• **How to complete this task**
Search the data below for the string "Glide" and copy all lines where it shows up.

• **Information shown**

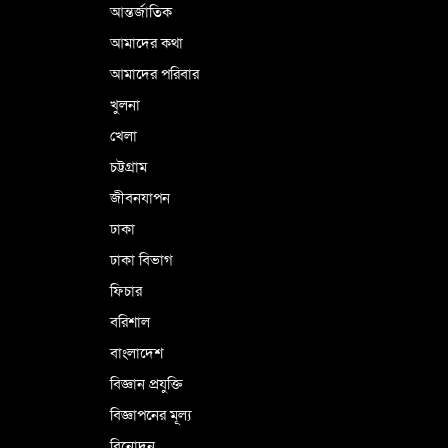
আন্তর্জাতিক
পর্তুগালে নথি জালিয়াতির অভিযোগে দুই
বাংলাদেশী গ্রেপ্তার
আমাদের কথা
আমাদের পরিবার
খুলনা
ভূরাজনৈতিক ও কৌশলগত কারণে তাৎপর্যপূর্ণ
খেলা
সফর
চট্টগ্রাম
জীবনযাপন
কারামুক্ত হলেন তৃণমূল বিএনপির চেয়ারপারসন
ঢাকা
শমসের মবিন চৌধুরী
ঢাকা বিভাগ
ফিচার
বরিশাল
বাংলাদেশ
বিজ্ঞান প্রযুক্তি
বিজ্ঞাপনের মূল্য
বিনোদন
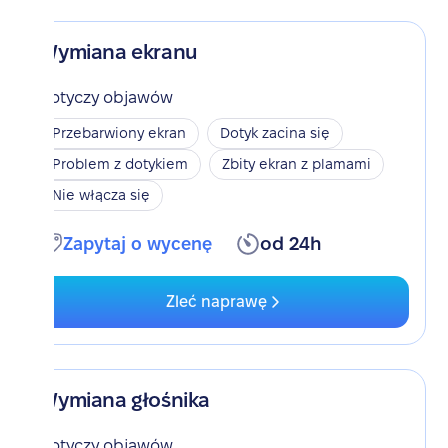
Wymiana ekranu
Dotyczy objawów
Przebarwiony ekran
Dotyk zacina się
Problem z dotykiem
Zbity ekran z plamami
Nie włącza się
Zapytaj o wycenę
od 24h
Zleć naprawę
Wymiana głośnika
Dotyczy objawów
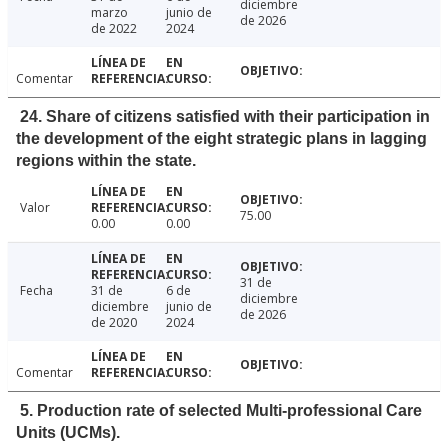
diciembre
marzo
junio de
de 2026
de 2022
2024
Comentar
24. Share of citizens satisfied with their participation in
the development of the eight strategic plans in lagging
regions within the state.
Valor
75.00
0.00
0.00
31 de
Fecha
31 de
6 de
diciembre
diciembre
junio de
de 2026
de 2020
2024
Comentar
5. Production rate of selected Multi-professional Care
Units (UCMs).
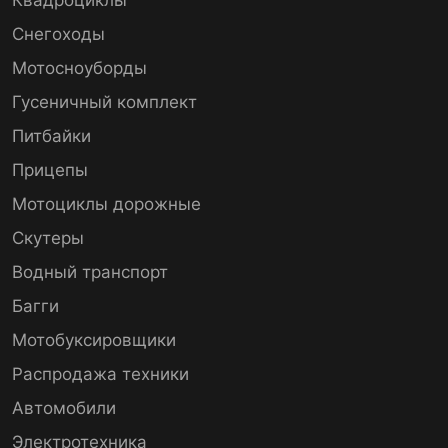
Снегоходы
Мотосноуборды
Гусеничный комплект
Питбайки
Прицепы
Мотоциклы дорожные
Скутеры
Водный транспорт
Багги
Мотобуксировщики
Распродажа техники
Автомобили
Электротехника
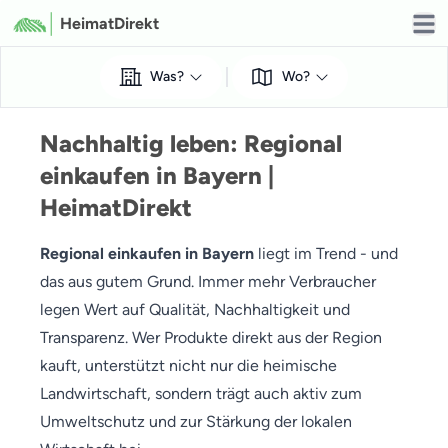
HeimatDirekt
Open
Was?
Wo?
Nachhaltig leben: Regional
einkaufen in Bayern |
HeimatDirekt
Regional einkaufen in Bayern
liegt im Trend - und
das aus gutem Grund. Immer mehr Verbraucher
legen Wert auf Qualität, Nachhaltigkeit und
Transparenz. Wer Produkte direkt aus der Region
kauft, unterstützt nicht nur die heimische
Landwirtschaft, sondern trägt auch aktiv zum
Umweltschutz und zur Stärkung der lokalen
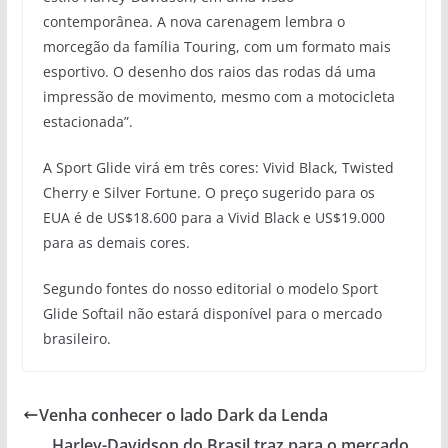
contemporânea. A nova carenagem lembra o
morcegão da família Touring, com um formato mais
esportivo. O desenho dos raios das rodas dá uma
impressão de movimento, mesmo com a motocicleta
estacionada”.
A Sport Glide virá em três cores: Vivid Black, Twisted
Cherry e Silver Fortune. O preço sugerido para os
EUA é de US$18.600 para a Vivid Black e US$19.000
para as demais cores.
Segundo fontes do nosso editorial o modelo Sport
Glide Softail não estará disponível para o mercado
brasileiro.
Venha conhecer o lado Dark da Lenda
Harley-Davidson do Brasil traz para o mercado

• **Reply**
A Sport Glide virá em três cores: Vivid Black, Twisted
Glide Softail não estará disponível para o mercado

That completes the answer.